## WORK REQUIRED:
Report all lines of the records that contain "schemas".

------ STUDY MATERIAL ------

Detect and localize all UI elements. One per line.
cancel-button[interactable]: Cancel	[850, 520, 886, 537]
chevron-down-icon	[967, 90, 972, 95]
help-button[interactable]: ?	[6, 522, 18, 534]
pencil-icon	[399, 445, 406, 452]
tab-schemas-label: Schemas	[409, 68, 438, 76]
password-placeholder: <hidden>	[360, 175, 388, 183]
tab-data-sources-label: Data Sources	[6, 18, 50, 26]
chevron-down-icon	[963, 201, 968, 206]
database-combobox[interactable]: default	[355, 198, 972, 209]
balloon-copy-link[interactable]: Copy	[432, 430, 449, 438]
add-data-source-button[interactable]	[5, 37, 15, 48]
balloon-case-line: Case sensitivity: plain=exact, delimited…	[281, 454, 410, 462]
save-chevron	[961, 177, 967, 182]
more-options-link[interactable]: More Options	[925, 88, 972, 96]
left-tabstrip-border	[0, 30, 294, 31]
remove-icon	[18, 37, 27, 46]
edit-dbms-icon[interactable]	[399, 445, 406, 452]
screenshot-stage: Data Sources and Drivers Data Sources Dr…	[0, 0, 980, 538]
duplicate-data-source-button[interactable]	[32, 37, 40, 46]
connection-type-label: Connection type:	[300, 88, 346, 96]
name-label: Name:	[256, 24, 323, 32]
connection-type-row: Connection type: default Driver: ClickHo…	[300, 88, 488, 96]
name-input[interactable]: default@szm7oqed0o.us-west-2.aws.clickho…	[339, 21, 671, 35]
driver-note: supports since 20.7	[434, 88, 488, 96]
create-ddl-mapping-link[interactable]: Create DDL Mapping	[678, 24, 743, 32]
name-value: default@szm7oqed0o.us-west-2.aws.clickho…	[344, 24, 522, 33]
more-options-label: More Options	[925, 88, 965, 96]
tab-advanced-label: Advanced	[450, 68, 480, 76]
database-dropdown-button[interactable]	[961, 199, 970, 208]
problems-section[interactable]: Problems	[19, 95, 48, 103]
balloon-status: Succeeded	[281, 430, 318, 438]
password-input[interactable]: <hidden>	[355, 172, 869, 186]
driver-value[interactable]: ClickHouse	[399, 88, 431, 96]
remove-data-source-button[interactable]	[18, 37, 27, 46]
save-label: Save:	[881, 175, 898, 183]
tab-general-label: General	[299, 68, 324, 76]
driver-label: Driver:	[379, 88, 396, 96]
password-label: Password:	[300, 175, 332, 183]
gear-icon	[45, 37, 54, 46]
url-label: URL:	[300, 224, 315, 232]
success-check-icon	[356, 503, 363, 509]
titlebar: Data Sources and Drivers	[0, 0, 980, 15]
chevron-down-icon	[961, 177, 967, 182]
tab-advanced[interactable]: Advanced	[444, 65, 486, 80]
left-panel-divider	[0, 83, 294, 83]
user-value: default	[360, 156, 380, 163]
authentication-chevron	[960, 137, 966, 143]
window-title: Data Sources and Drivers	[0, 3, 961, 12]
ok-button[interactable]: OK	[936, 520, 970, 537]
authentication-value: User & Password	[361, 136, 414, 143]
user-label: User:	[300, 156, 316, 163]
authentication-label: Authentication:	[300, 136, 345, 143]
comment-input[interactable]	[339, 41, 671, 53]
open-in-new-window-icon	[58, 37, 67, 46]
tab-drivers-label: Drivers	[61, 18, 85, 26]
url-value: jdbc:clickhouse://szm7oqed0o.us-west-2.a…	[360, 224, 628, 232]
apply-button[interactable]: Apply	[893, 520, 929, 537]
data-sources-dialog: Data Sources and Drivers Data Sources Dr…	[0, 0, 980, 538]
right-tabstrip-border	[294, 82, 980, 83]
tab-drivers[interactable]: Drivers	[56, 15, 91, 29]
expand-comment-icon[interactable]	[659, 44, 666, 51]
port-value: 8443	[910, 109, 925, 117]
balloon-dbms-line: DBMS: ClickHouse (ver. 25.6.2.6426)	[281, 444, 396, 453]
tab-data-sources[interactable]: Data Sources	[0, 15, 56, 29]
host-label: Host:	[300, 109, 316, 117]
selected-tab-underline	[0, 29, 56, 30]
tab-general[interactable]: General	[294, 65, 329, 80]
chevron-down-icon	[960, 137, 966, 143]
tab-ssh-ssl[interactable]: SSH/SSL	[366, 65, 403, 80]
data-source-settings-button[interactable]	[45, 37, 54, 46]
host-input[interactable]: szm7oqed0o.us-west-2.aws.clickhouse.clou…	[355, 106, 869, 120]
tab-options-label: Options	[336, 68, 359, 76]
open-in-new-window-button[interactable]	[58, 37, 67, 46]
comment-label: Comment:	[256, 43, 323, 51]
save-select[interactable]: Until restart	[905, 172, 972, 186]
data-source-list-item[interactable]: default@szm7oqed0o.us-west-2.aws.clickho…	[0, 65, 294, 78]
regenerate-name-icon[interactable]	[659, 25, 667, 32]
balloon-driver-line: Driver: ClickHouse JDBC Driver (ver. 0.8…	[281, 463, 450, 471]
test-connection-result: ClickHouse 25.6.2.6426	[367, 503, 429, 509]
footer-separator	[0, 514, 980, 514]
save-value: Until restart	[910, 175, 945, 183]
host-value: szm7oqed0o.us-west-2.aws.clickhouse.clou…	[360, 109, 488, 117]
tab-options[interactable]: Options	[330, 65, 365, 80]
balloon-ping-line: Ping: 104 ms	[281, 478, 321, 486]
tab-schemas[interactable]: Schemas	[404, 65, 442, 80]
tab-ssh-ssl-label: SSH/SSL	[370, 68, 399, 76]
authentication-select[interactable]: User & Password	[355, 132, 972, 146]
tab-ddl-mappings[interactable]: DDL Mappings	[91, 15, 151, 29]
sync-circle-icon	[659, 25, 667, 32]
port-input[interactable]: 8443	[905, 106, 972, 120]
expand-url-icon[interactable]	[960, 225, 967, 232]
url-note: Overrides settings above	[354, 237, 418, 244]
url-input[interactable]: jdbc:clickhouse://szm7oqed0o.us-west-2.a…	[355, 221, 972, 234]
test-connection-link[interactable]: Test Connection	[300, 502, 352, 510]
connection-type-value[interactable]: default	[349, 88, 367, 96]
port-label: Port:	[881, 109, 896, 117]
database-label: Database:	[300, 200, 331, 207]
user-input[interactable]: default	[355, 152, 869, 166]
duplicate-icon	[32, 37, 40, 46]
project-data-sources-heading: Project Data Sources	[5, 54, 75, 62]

------

## EXPECTED ANSWER:
tab-schemas-label: Schemas	[409, 68, 438, 76]
tab-schemas[interactable]: Schemas	[404, 65, 442, 80]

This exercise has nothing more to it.